-- Data shown --

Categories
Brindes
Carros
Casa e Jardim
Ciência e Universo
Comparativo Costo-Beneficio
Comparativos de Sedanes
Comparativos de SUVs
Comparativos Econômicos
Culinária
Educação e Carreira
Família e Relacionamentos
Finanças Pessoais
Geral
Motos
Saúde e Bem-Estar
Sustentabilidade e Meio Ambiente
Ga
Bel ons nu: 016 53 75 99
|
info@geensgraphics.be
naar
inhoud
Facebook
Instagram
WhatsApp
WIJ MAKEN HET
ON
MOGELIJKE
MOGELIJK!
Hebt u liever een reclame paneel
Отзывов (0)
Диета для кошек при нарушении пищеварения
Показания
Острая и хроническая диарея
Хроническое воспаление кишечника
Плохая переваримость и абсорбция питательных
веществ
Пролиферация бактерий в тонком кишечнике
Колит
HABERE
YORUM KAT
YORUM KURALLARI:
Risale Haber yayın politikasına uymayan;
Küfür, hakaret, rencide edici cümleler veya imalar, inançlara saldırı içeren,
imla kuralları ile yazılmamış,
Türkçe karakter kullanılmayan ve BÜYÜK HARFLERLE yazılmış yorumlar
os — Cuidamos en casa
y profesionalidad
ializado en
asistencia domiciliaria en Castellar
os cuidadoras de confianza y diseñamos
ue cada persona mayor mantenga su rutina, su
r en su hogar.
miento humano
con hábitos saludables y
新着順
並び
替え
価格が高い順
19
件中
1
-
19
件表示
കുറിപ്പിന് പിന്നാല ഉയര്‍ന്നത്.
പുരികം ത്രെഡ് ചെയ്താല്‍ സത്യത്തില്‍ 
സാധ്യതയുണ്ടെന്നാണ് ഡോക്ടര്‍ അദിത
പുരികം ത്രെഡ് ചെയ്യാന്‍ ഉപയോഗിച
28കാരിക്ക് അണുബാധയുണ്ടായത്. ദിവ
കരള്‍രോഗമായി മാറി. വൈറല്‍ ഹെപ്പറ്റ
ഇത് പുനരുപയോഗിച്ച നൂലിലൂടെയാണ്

-- Description of the task --
Word for word, restate the lines running from the one containing "Türkçe karakter kullanılmayan" through the final line of the records above, and nothing besides.

-- Answer to this task --
Türkçe karakter kullanılmayan ve BÜYÜK HARFLERLE yazılmış yorumlar
os — Cuidamos en casa
y profesionalidad
ializado en
asistencia domiciliaria en Castellar
os cuidadoras de confianza y diseñamos
ue cada persona mayor mantenga su rutina, su
r en su hogar.
miento humano
con hábitos saludables y
新着順
並び
替え
価格が高い順
19
件中
1
-
19
件表示
കുറിപ്പിന് പിന്നാല ഉയര്‍ന്നത്.
പുരികം ത്രെഡ് ചെയ്താല്‍ സത്യത്തില്‍ 
സാധ്യതയുണ്ടെന്നാണ് ഡോക്ടര്‍ അദിത
പുരികം ത്രെഡ് ചെയ്യാന്‍ ഉപയോഗിച
28കാരിക്ക് അണുബാധയുണ്ടായത്. ദിവ
കരള്‍രോഗമായി മാറി. വൈറല്‍ ഹെപ്പറ്റ
ഇത് പുനരുപയോഗിച്ച നൂലിലൂടെയാണ്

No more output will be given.